What to produce: For this exercise, retype the lines from the one that holds "2 écorces de citron râpé (éventuellement bio)" through the one that holds "Редакційна політика" in the records below, both included, exactly and without pictures.

Data extract:
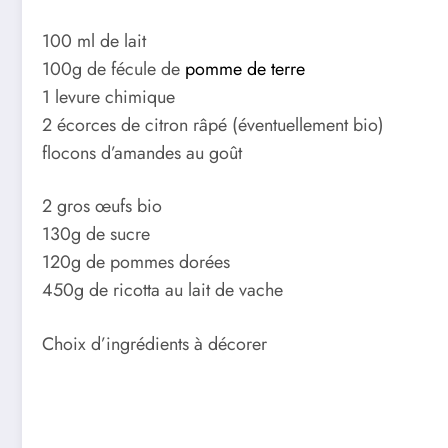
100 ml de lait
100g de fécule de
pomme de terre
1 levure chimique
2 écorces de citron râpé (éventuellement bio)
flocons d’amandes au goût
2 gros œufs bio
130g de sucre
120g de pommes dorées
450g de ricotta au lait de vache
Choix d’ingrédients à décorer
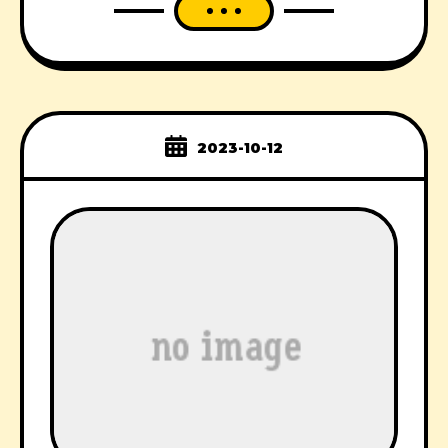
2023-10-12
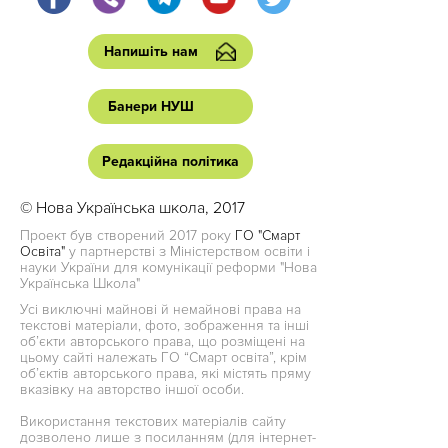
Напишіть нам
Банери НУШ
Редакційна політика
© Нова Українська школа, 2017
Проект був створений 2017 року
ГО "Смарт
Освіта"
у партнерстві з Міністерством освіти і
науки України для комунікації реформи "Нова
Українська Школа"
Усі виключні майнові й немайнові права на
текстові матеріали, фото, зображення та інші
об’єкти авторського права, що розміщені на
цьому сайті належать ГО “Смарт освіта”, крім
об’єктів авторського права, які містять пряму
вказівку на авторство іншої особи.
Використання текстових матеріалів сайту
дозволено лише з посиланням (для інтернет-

...

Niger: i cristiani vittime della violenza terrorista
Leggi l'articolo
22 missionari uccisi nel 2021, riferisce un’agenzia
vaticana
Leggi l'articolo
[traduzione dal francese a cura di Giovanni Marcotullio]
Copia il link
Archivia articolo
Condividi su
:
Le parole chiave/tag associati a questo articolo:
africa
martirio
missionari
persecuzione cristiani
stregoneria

Result of this exercise:
2 écorces de citron râpé (éventuellement bio)
flocons d’amandes au goût
2 gros œufs bio
130g de sucre
120g de pommes dorées
450g de ricotta au lait de vache
Choix d’ingrédients à décorer
2023-10-12
Напишіть нам
Банери НУШ
Редакційна політика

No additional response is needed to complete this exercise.